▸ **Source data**
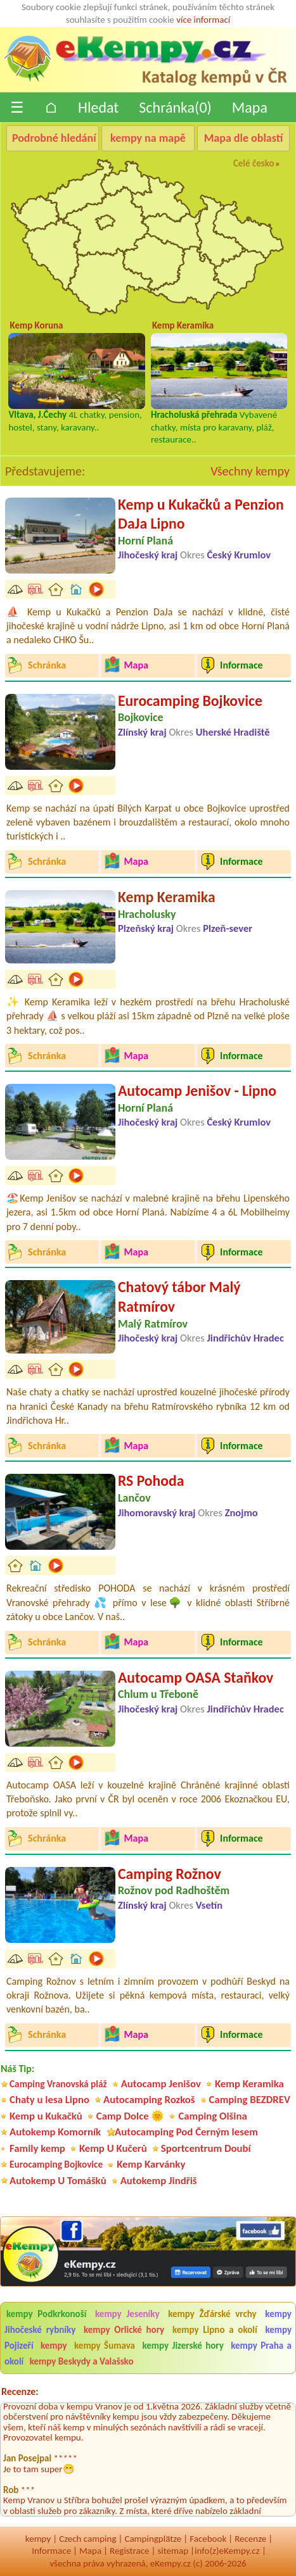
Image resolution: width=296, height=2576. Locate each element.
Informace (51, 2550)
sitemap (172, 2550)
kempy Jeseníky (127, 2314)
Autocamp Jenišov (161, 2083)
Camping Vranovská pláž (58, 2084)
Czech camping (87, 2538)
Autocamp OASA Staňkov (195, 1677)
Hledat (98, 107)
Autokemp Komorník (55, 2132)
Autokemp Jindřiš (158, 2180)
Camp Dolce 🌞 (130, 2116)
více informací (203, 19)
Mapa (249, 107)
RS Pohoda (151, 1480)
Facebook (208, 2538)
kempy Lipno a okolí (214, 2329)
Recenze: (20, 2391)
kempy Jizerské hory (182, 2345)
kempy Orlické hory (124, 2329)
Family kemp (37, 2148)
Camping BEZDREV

▸ **Problem details**
Would you restate the records above word for word and exclude the pictures?

▸ **Response box**
Image resolution: width=296, height=2576. Locate each element.
Informace (51, 2550)
sitemap (172, 2550)
kempy Jeseníky (127, 2314)
Autocamp Jenišov (161, 2083)
Camping Vranovská pláž (58, 2084)
Czech camping (87, 2538)
Autocamp OASA Staňkov (195, 1677)
Hledat (98, 107)
Autokemp Komorník (55, 2132)
Autokemp Jindřiš (158, 2180)
Camp Dolce 🌞 (130, 2116)
více informací (203, 19)
Mapa (249, 107)
RS Pohoda (151, 1480)
Facebook (208, 2538)
kempy Lipno a okolí (214, 2329)
Recenze: (20, 2391)
kempy Jizerské hory (182, 2345)
kempy Orlické hory (124, 2329)
Family kemp (37, 2148)
Camping BEZDREV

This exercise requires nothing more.